### WORK REQUIRED
Whichever lines of the entries hold the word "Psychological" should be identified and copied.
----- DATA SHOWN
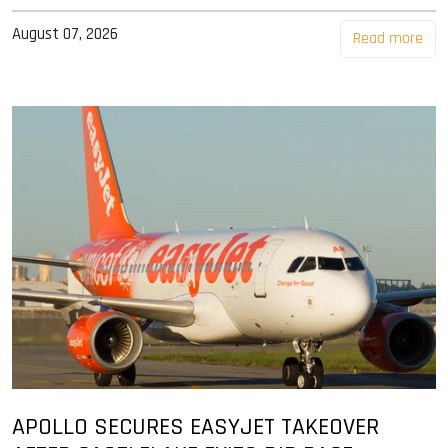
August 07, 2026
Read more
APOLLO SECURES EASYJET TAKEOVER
----------
----- DATA SHOWN
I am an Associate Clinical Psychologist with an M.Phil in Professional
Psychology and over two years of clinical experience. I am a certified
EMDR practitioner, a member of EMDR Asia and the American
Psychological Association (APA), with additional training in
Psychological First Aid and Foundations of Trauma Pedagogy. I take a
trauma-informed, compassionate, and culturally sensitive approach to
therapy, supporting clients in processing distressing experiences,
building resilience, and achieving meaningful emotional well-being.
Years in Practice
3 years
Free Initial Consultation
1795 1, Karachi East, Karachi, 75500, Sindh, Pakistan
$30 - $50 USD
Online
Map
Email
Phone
----------
----- DATA SHOWN
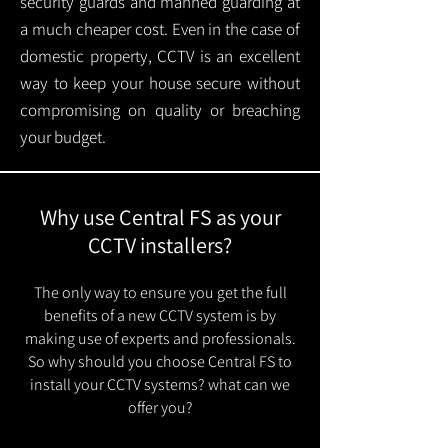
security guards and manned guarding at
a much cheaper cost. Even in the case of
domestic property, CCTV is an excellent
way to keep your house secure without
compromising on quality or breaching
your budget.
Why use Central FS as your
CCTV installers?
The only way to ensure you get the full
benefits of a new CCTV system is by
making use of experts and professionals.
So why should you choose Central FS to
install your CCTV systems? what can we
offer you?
----------
### OUTPUT FOR THIS TASK
Psychological Association (APA), with additional training in
Psychological First Aid and Foundations of Trauma Pedagogy. I take a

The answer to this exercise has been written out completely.